Rural hospitals a shambles
Sixty per cent of hospitals in rural Maharashtra don’t have an obstetrician or gynaecologist, 85 per cent are not equipped to conduct caesarean sections and about 90 per cent don’t have blood storage facilities.mumbai Updated: May 17, 2010 01:15 IST
Sixty per cent of hospitals in rural Maharashtra don’t have an obstetrician or gynaecologist, 85 per cent are not equipped to conduct caesarean sections and about 90 per cent don’t have blood storage facilities.
These are just some of the several shocking findings of the third District Level Household Survey (DLHS), a health survey commissioned by the Union Health Ministry and conducted by the International Institute for Population Sciences (IIPS), Mumbai. The government had included a population-linked survey of rural healthcare facilities in DLHS for the first time.
In Maharashtra, researchers had covered a representative sample of 2,213 hospitals and health centres in 1,211 villages in 2008. A detailed report with findings for each district will be presented to the state government and district health officers soon.
“Maharashtra has a good number of rural healthcare facilities compared to many other states but many are not up to the mark,” said Dr Balram Paswan of IIPS.

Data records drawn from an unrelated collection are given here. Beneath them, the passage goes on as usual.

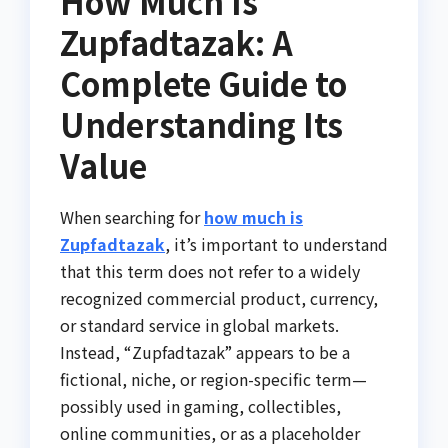
How Much Is
Zupfadtazak: A
Complete Guide to
Understanding Its
Value
When searching for
how much is
Zupfadtazak
, it’s important to understand
that this term does not refer to a widely
recognized commercial product, currency,
or standard service in global markets.
Instead, “Zupfadtazak” appears to be a
fictional, niche, or region-specific term—
possibly used in gaming, collectibles,
online communities, or as a placeholder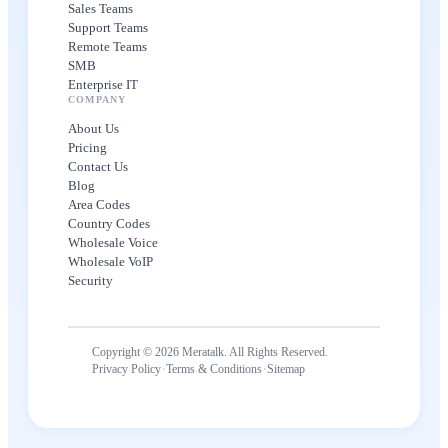
Sales Teams
Support Teams
Remote Teams
SMB
Enterprise IT
COMPANY
About Us
Pricing
Contact Us
Blog
Area Codes
Country Codes
Wholesale Voice
Wholesale VoIP
Security
Copyright © 2026 Meratalk. All Rights Reserved.
·
·
Privacy Policy
Terms & Conditions
Sitemap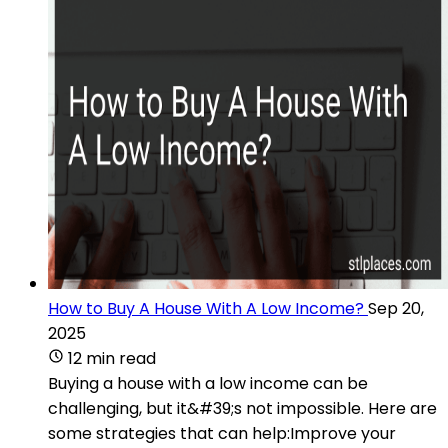
How to Buy A House With A Low Income?
Sep 20,
2025
12 min read
Buying a house with a low income can be
challenging, but it&#39;s not impossible. Here are
some strategies that can help:Improve your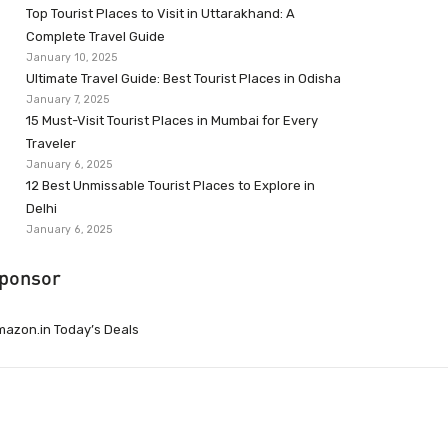
Top Tourist Places to Visit in Uttarakhand: A
Complete Travel Guide
January 10, 2025
Ultimate Travel Guide: Best Tourist Places in Odisha
January 7, 2025
15 Must-Visit Tourist Places in Mumbai for Every
Traveler
January 6, 2025
12 Best Unmissable Tourist Places to Explore in
Delhi
January 6, 2025
ponsor
azon.in Today’s Deals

The researchers found that more than 15 per cent of the 293 rural hospitals surveyed did not have a functional operation theatre. Rural hospitals in 10 districts, including Akola, Aurangabad and Amravati, did not even have general surgeons.
“Many rural hospitals are designated referral centres so they ought to be better equipped and have specialists,” said Dr Paswan.
Health activist Dr Abhay Shukla said that a majority of rural hospitals were not even equipped to conduct ‘Unbanked Direct Blood Transfusions’ – in which blood drawn from a relative is transfused into the patient’s body. “Setting up blood banks is not easy but the government should at least make direct transfusions possible so more surgeries can be conducted,” he said.
The survey also revealed that a significant number of villages – around 40 per cent – in the state did not have sub-centres within the prescribed three-km radius and 35 per cent did not have a primary health centre (PHC) within 10 km.
Moreover, only 45 per cent of the 830 PHCs had newborn care services and around the same number had referral services for pregnancies/delivery.
A recent survey conducted by non-governmental organisations in 225 villages had revealed that most PHCs had irregular supply of essential medicines.
Activists said the DLHS findings reiterated the need for the state government to focus on rural health. The Comptroller and Auditor General of India had recently criticised the state government for under-utilisation of funds under the National Rural Health Mission.